El Salvador es nuestra pesadilla
El Salvador es hoy la advertencia apocalíptica de lo que podría ser la Colombia posconflicto, si se firma la paz, o lo que terminará siendo frente al poder expansivo de bandas criminales (léase Bacrim, Úsuga y los centenares de células innominadas que pululan a lo largo y ancho de nuestro territorio).
Llegar a San Salvador es entrar súbitamente al imperio del crimen desencadenado. Creo que en tiempos recientes y en asocio de lo que constituyó Pristina, capital de Kosovo, en la posguerra yugoslava, Kigali, capital de Ruanda, después del genocidio histórico, y lo que es hoy Trípoli, capital de Libia, la capital salvadoreña no tiene paragón.
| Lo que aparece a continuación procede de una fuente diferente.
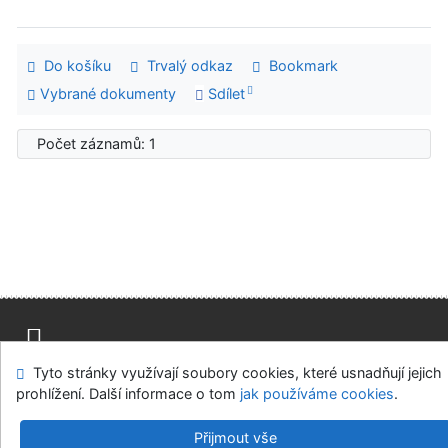
Do košíku
Trvalý odkaz
Bookmark
Vybrané dokumenty
Sdílet
Počet záznamů: 1
Tyto stránky využívají soubory cookies, které usnadňují jejich
Mapa stránek
Přístupnost
Soukromí
prohlížení. Další informace o tom
jak používáme cookies
.
Modul OpenSearch
Napište nám
Nastavení cookies
Přijmout vše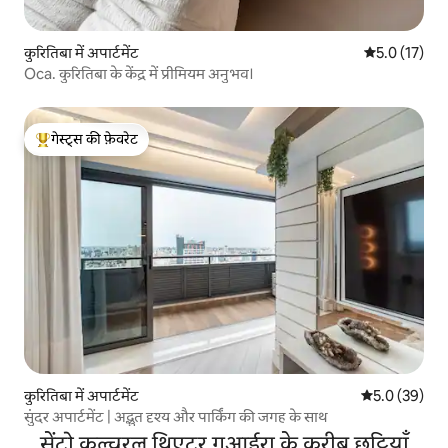
कुरितिबा में अपार्टमेंट
औसत रेटिंग 5 मे
5.0 (17)
Oca. कुरितिबा के केंद्र में प्रीमियम अनुभव।
गेस्ट्स की फ़ेवरेट
गेस्ट्स का टॉप फ़ेवरेट
कुरितिबा में अपार्टमेंट
औसत रेटिंग 5 में
5.0 (39)
सुंदर अपार्टमेंट | अद्भुत दृश्य और पार्किंग की जगह के साथ
सेंट्रो कल्चरल थिएटर गुआईरा के करीब छुट्टियाँ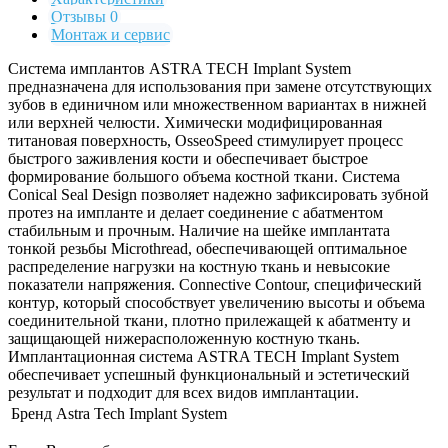
Отзывы 0
Монтаж и сервис
Система имплантов ASTRA TECH Implant System
предназначена для использования при замене отсутствующих
зубов в единичном или множественном вариантах в нижней
или верхней челюсти. Химически модифицированная
титановая поверхность, OsseoSpeed стимулирует процесс
быстрого заживления кости и обеспечивает быстрое
формирование большого объема костной ткани. Система
Conical Seal Design позволяет надежно зафиксировать зубной
протез на импланте и делает соединение с абатментом
стабильным и прочным. Наличие на шейке имплантата
тонкой резьбы Microthread, обеспечивающей оптимальное
распределение нагрузки на костную ткань и невысокие
показатели напряжения. Connective Contour, специфический
контур, который способствует увеличению высоты и объема
соединительной ткани, плотно прилежащей к абатменту и
защищающей нижерасположенную костную ткань.
Имплантационная система ASTRA TECH Implant System
обеспечивает успешный функциональный и эстетический
результат и подходит для всех видов имплантации.
Бренд
Astra Tech Implant System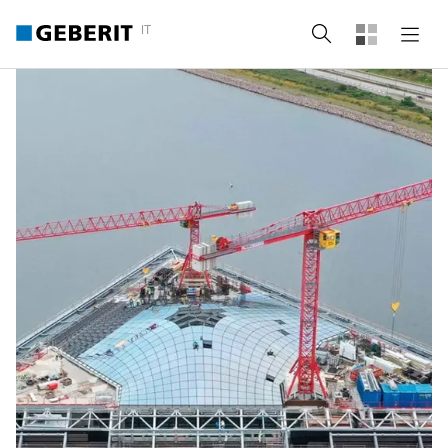
IT
Cerca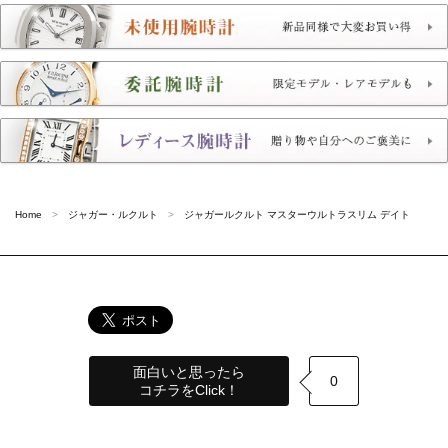
Home
ジャガー・ルクルト
ジャガールクルト マスターウルトラスリム デイト
面白いと思ったら
0
コチラをClick！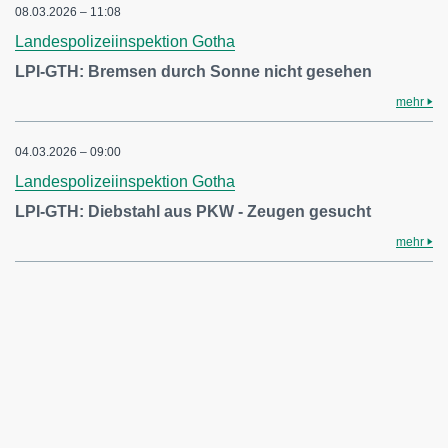
08.03.2026 – 11:08
Landespolizeiinspektion Gotha
LPI-GTH: Bremsen durch Sonne nicht gesehen
mehr
04.03.2026 – 09:00
Landespolizeiinspektion Gotha
LPI-GTH: Diebstahl aus PKW - Zeugen gesucht
mehr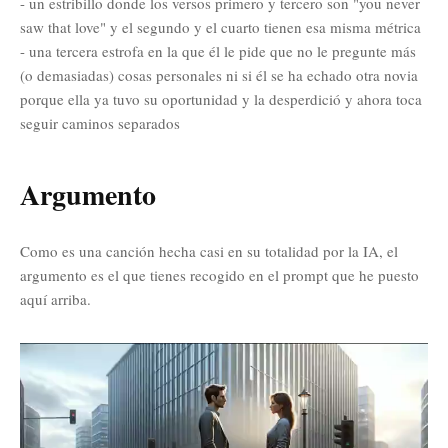
- un estribillo donde los versos primero y tercero son "you never
saw that love" y el segundo y el cuarto tienen esa misma métrica
- una tercera estrofa en la que él le pide que no le pregunte más
(o demasiadas) cosas personales ni si él se ha echado otra novia
porque ella ya tuvo su oportunidad y la desperdició y ahora toca
seguir caminos separados
Argumento
Como es una canción hecha casi en su totalidad por la IA, el
argumento es el que tienes recogido en el prompt que he puesto
aquí arriba.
Tampoco este pequeño país que muestra hoy uno de los niveles de violencia más altos del mundo y la tasa de homicidios más elevada de todo el hemisferio americano. Casi 60 anuales por cada 100 mil habitantes.
Visitar rápidamente Honduras y El Salvador -una literal dupleta del desorden y el caos institucional- produce horror. Si hace poco más de una década el entusiasmo anunciado por la paz creó un enjambre de empresas norteamericanas, europeas y asiáticas interesadas en mano de obra abundante y competitiva, lo que hay ahora son decenas de despachos jurídicos prestigiosos buscando la forma de dar fin a contratos de inversión.
El Salvador es gobernado por dos bandas ante las cuales la peor basura cinematográfica de Hollywood se queda corta. Salvatrucha y Barrio 18 son dueñas y señoras del país. Han paralizado el sistema de transporte ante tarifas extorsivas que rompieron la capacidad económica de usuarios y empresarios. Algo parecido a los hermanos Moreno Rojas en Bogotá: robaron todo, incluso los fondos que no habían llegado. Sus ejes de trabajo criminal son, además de la extorsión, el secuestro, la prostitución, el contrabando humano, el robo de vehículos, el narcotráfico y el atraco bancario.
Este fenómeno muy grave viene presionando nuevamente las tasas de desplazados que no aguantan los ciclos de movimiento interno. Su punto de destino es el ingreso ilegal a EE.UU. a través de la frontera con México. Grave y doloroso es que se trata fundamentalmente de desplazados menores, según me lo dejaron ver directivos de las fundaciones Cristosal y Children of the Night, vinculadas a las iglesias Anglicana y Episcopal.
El Banco Mundial estima que el crimen e inseguridad en El Salvador cuestan a la economía cerca del 10.8 por ciento del PIB. En el resto de América Central 7.7 por ciento, lo cual coloca a la región por encima de Irak, Afganistán y Libia. Una realidad dramática que toca a las puertas de nuestras fronteras y nos advierte lo que puede llegar a ocurrir a Colombia.
El Banco Mundial prevé que 10 por ciento de reducción en la tasa de homicidio salvadoreña elevaría el ingreso per cápita en un 1 por ciento. Estimativo que enseña los dividendos jugosos de paz conjugada con seguridad.
Es necesario preguntar qué ocurrió. El BID se comprometió hace más de una década en programas de reforzamiento institucional -me lo expresó el empresario, expresidente y actual alcalde de Guatemala- Álvaro Arzú Irigoyen- en su región. Los programas no sirvieron en nada salvo para pagar salarios a inútiles burócratas de la institución especializados en autopromoverse y vivir de fondos públicos. Los lagartos de profesión que sirvieron antes de ayer a narcotraficantes, aprovecharon ayer a organismos multilaterales y hoy presupuestos diplomáticos.
El Salvador y Honduras son el espectro que debemos temer con o sin paz. El reforzamiento de la seguridad territorial es por esta razón un imperativo que no puede desfallecer y el propio Presidente de la República debería reintegrar cerca de su despacho las altas consejerías dirigidas en su hora por Sergio Jaramillo y Francisco José Lloreda: el desafío de la seguridad no morirá.